◆ **EXERCISE MATERIALS**:
++++++++++

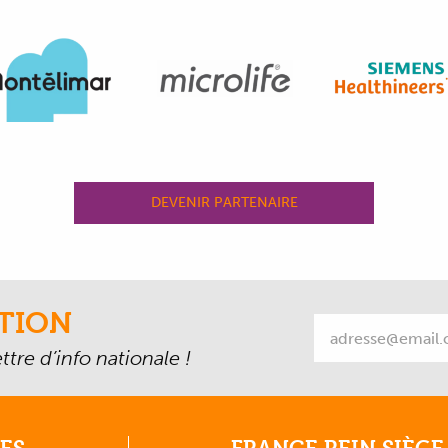
DEVENIR PARTENAIRE
TION
tre d’info nationale !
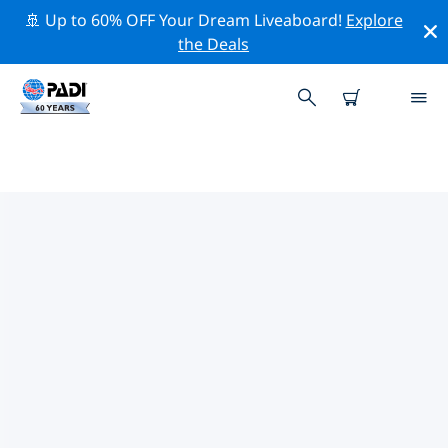
🚢 Up to 60% OFF Your Dream Liveaboard!
Explore
the Deals
羅薩斯和艾姆布里亞布拉瓦附近的頂
級專業活動
在上面的篩選器或互動地圖的幫助下，探索 羅薩斯和艾姆
布里亞布拉瓦附近的專業活動和事件。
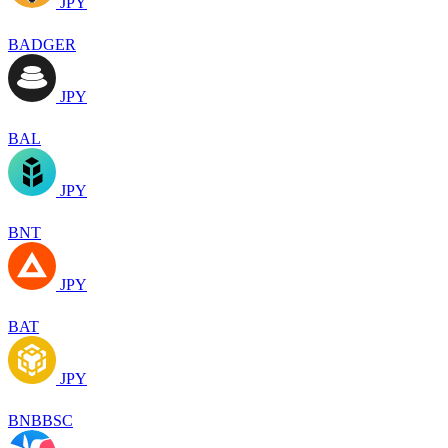
JPY
BADGER
JPY
BAL
JPY
BNT
JPY
BAT
JPY
BNBBSC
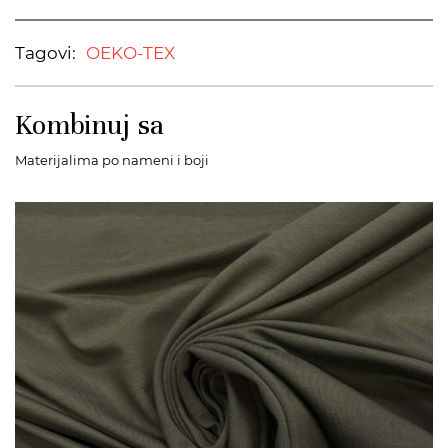
Tagovi:
OEKO-TEX
Kombinuj sa
Materijalima po nameni i boji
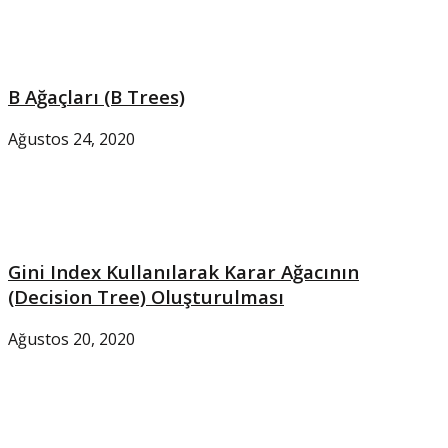
B Ağaçları (B Trees)
Ağustos 24, 2020
Gini Index Kullanılarak Karar Ağacının
(Decision Tree) Oluşturulması
Ağustos 20, 2020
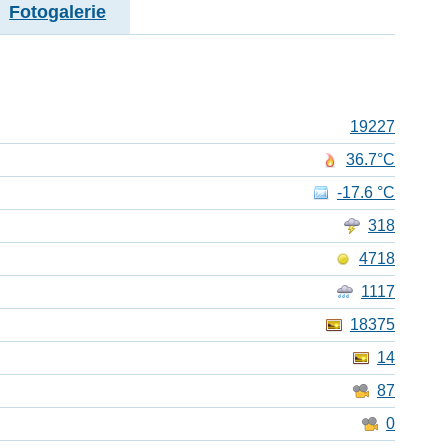
Fotogalerie
19227
36.7°C
-17.6 °C
318
4718
1117
18375
14
87
0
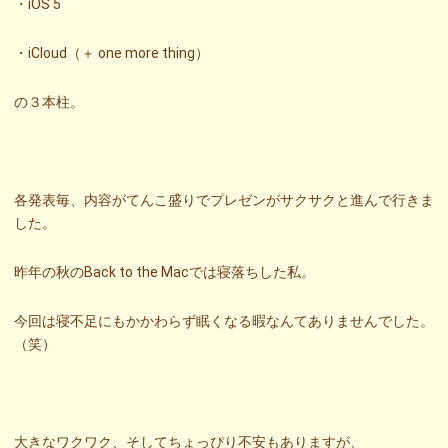
・iOS 5
・iCloud（＋ one more thing）
の３本柱。
各発表毎、内容がてんこ盛りでプレゼンがサクサクと進んで行きま
した。
昨年の秋のBack to the Macでは寝落ちした私。
今回は寝不足にもかかわらず眠くなる暇なんてありませんでした。
（笑）
大きなワクワク、そしてちょっぴり不安もありますが、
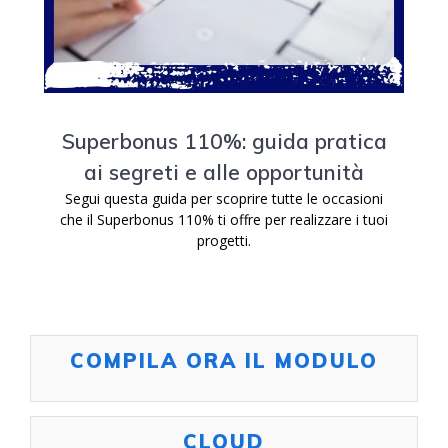
Superbonus 110%: guida pratica
ai segreti e alle opportunità
Segui questa guida per scoprire tutte le occasioni
che il Superbonus 110% ti offre per realizzare i tuoi
progetti.
COMPILA ORA IL MODULO
CLOUD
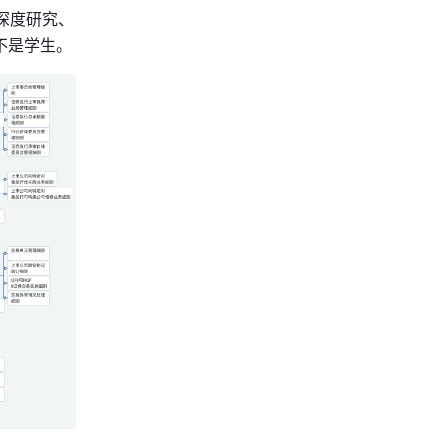
深度研究、
而不是学生。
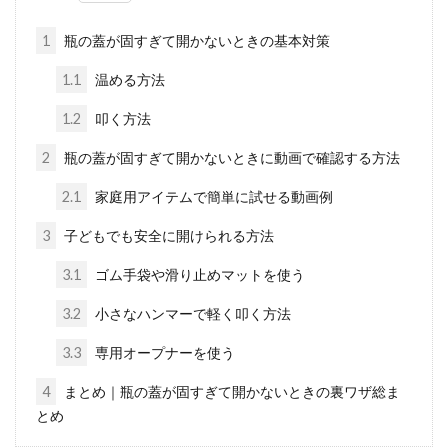
1
瓶の蓋が固すぎて開かないときの基本対策
1.1
温める方法
1.2
叩く方法
2
瓶の蓋が固すぎて開かないときに動画で確認する方法
2.1
家庭用アイテムで簡単に試せる動画例
3
子どもでも安全に開けられる方法
3.1
ゴム手袋や滑り止めマットを使う
3.2
小さなハンマーで軽く叩く方法
3.3
専用オープナーを使う
4
まとめ｜瓶の蓋が固すぎて開かないときの裏ワザ総ま
とめ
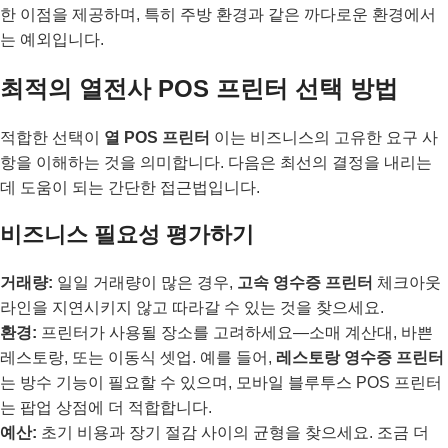
한 이점을 제공하며, 특히 주방 환경과 같은 까다로운 환경에서
는 예외입니다.
최적의 열전사 POS 프린터 선택 방법
적합한 선택이
열 POS 프린터
이는 비즈니스의 고유한 요구 사
항을 이해하는 것을 의미합니다. 다음은 최선의 결정을 내리는
데 도움이 되는 간단한 접근법입니다.
비즈니스 필요성 평가하기
거래량:
일일 거래량이 많은 경우,
고속 영수증 프린터
체크아웃
라인을 지연시키지 않고 따라갈 수 있는 것을 찾으세요.
환경:
프린터가 사용될 장소를 고려하세요—소매 계산대, 바쁜
레스토랑, 또는 이동식 셋업. 예를 들어,
레스토랑 영수증 프린터
는 방수 기능이 필요할 수 있으며, 모바일 블루투스 POS 프린터
는 팝업 상점에 더 적합합니다.
예산:
초기 비용과 장기 절감 사이의 균형을 찾으세요. 조금 더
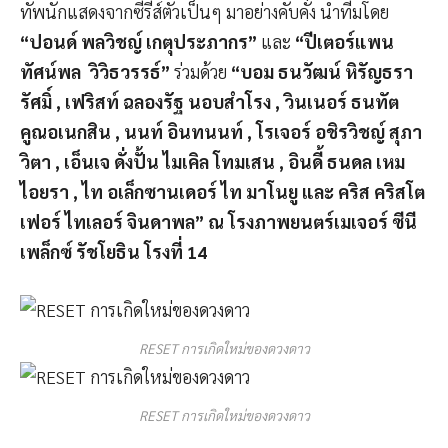
ทัพนักแสดงจากซีรีส์ตัวเป็นๆ มาอย่างคับคั่ง นำทีมโดย
“ปอนด์ พลวิชญ์ เกตุประภากร”
และ
“ปีเตอร์แพน
ทัศน์พล วิวิธวรรธ์”
ร่วมด้วย
“บอม ธนวัฒน์ หิรัญธรา
รัศมิ์ , เฟริสท์ ฉลองรัฐ นอบสำโรง , วินเนอร์ ธนทัต
คูณอเนกสิน , นนท์ อินทนนท์ , โรเจอร์ อชิรวิชญ์ สุภา
วิตา , เอ็นเจ ดั่งปั้น ไมเคิล โทมเสน , อินดี้ ธนดล เหม
ไอยรา , ไท อเล็กซานเดอร์ ไท มาโนยู และ คริส คริสโต
เฟอร์ ไทเลอร์ จินดาพล” ณ โรงภาพยนตร์เมเจอร์ ซีนี
เพล็กซ์ รัชโยธิน โรงที่
14
RESET การเกิดใหม่ของดวงดาว
RESET การเกิดใหม่ของดวงดาว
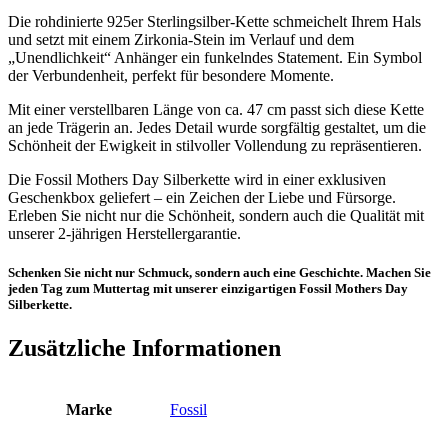
Die rohdinierte 925er Sterlingsilber-Kette schmeichelt Ihrem Hals
und setzt mit einem Zirkonia-Stein im Verlauf und dem
„Unendlichkeit“ Anhänger ein funkelndes Statement. Ein Symbol
der Verbundenheit, perfekt für besondere Momente.
Mit einer verstellbaren Länge von ca. 47 cm passt sich diese Kette
an jede Trägerin an. Jedes Detail wurde sorgfältig gestaltet, um die
Schönheit der Ewigkeit in stilvoller Vollendung zu repräsentieren.
Die Fossil Mothers Day Silberkette wird in einer exklusiven
Geschenkbox geliefert – ein Zeichen der Liebe und Fürsorge.
Erleben Sie nicht nur die Schönheit, sondern auch die Qualität mit
unserer 2-jährigen Herstellergarantie.
Schenken Sie nicht nur Schmuck, sondern auch eine Geschichte. Machen Sie
jeden Tag zum Muttertag mit unserer einzigartigen Fossil Mothers Day
Silberkette.
Zusätzliche Informationen
Marke
Fossil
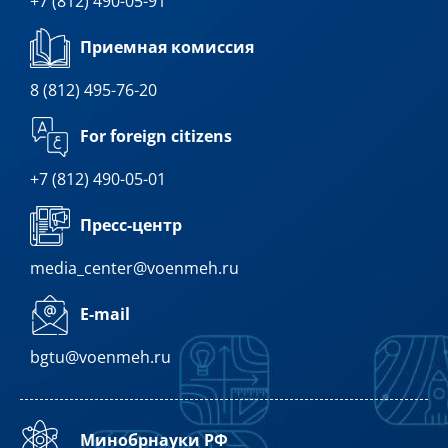
+7 (812) 490-05-91
Приемная комиссия
8 (812) 495-76-20
For foreign citizens
+7 (812) 490-05-01
Пресс-центр
media_center@voenmeh.ru
E-mail
bgtu@voenmeh.ru
Минобрнауки РФ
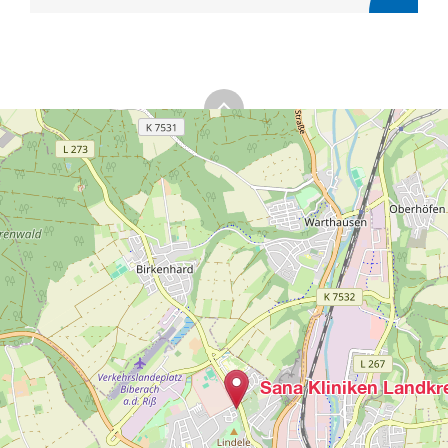
Sana Kliniken Landkr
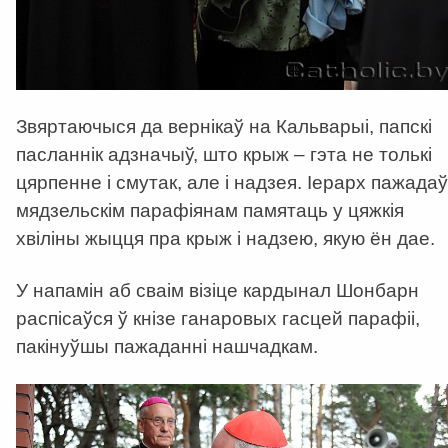
Звяртаючыся да вернікаў на Кальварыі, папскі
пасланнік адзначыў, што крыж – гэта не толькі
цярпенне і смутак, але і надзея. Іерарх пажадаў
мядзельскім парафіянам памятаць у цяжкія
хвіліны жыцця пра крыж і надзею, якую ён дае.
У напамін аб сваім візіце кардынал Шонбарн
распісаўся ў кнізе ганаровых гасцей парафіі,
пакінуўшы пажаданні нашчадкам.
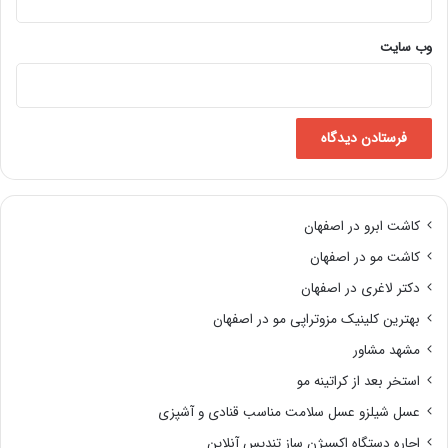
وب‌ سایت
کاشت ابرو در اصفهان
کاشت مو در اصفهان
دکتر لاغری در اصفهان
بهترین کلینیک مزوتراپی مو در اصفهان
مشهد مشاور
استخر بعد از کراتینه مو
عسل شیلزو عسل سلامت مناسب قنادی و آشپزی
اجاره دستگاه اکسیژن ساز تندیس آنلاین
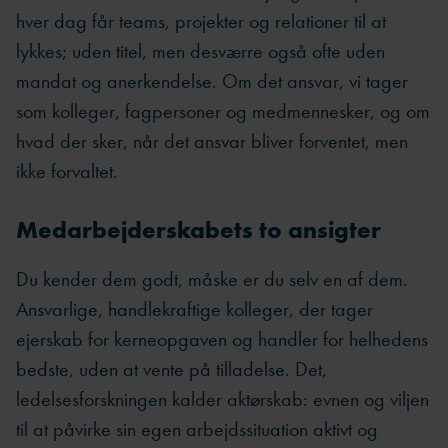
hver dag får teams, projekter og relationer til at
lykkes; uden titel, men desværre også ofte uden
mandat og anerkendelse. Om det ansvar, vi tager
som kolleger, fagpersoner og medmennesker, og om
hvad der sker, når det ansvar bliver forventet, men
ikke forvaltet.
Medarbejderskabets to ansigter
Du kender dem godt, måske er du selv en af dem.
Ansvarlige, handlekraftige kolleger, der tager
ejerskab for kerneopgaven og handler for helhedens
bedste, uden at vente på tilladelse. Det,
ledelsesforskningen kalder aktørskab: evnen og viljen
til at påvirke sin egen arbejdssituation aktivt og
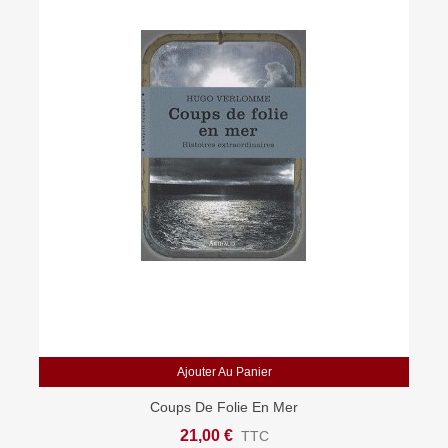
Ajouter Au Panier
Coups De Folie En Mer
21,00 €
TTC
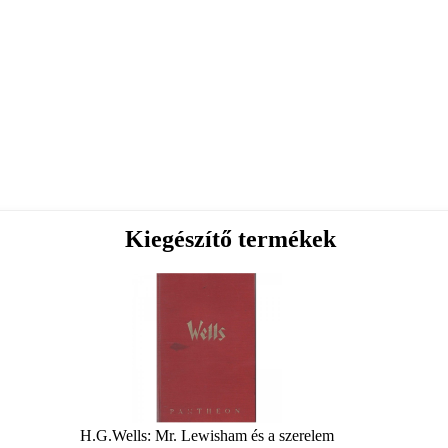
Kiegészítő termékek
H.G.Wells: Mr. Lewisham és a szerelem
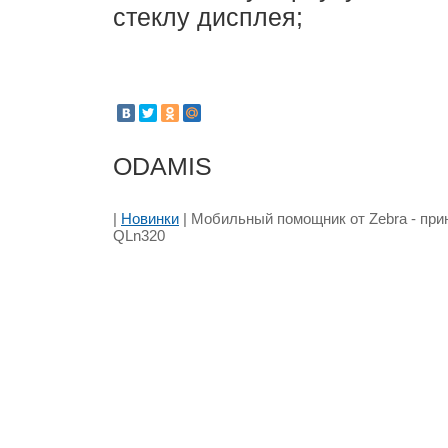
стеклу дисплея;
ODAMIS
|
Новинки
| Мобильный помощник от Zebra - при
QLn320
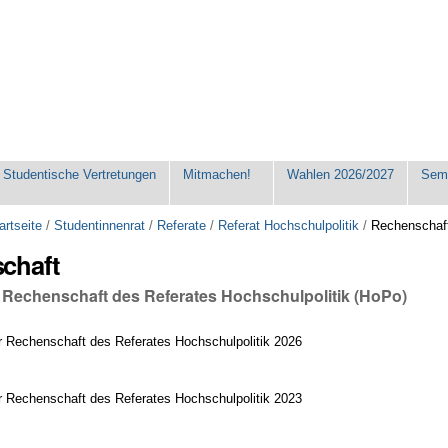
Studentische Vertretungen
Mitmachen!
Wahlen 2026/2027
Seme
artseite
/
Studentinnenrat
/
Referate
/
Referat Hochschulpolitik
/
Rechenschaf
chaft
r Rechenschaft des Referates Hochschulpolitik (HoPo)
r Rechenschaft des Referates Hochschulpolitik 2026
r Rechenschaft des Referates Hochschulpolitik 2023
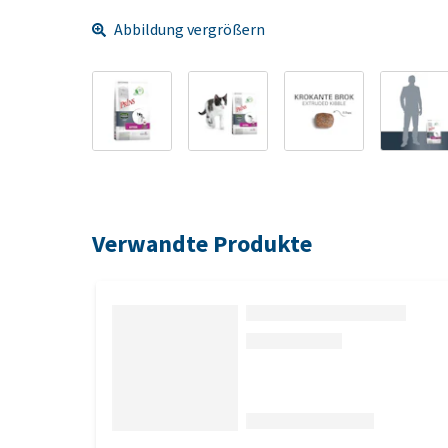
Abbildung vergrößern
Verwandte Produkte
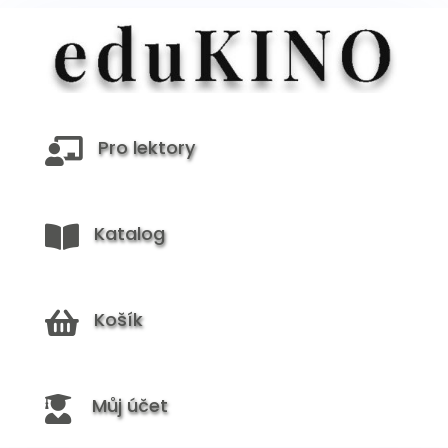
Pro lektory

Katalog

Košík

Můj účet


++++++++++

◆ **REQUIRED ACTION**:
Provide only the number of lines in the records containing the string "اصفهان".

◆ **EXERCISE RESPONSE**:
4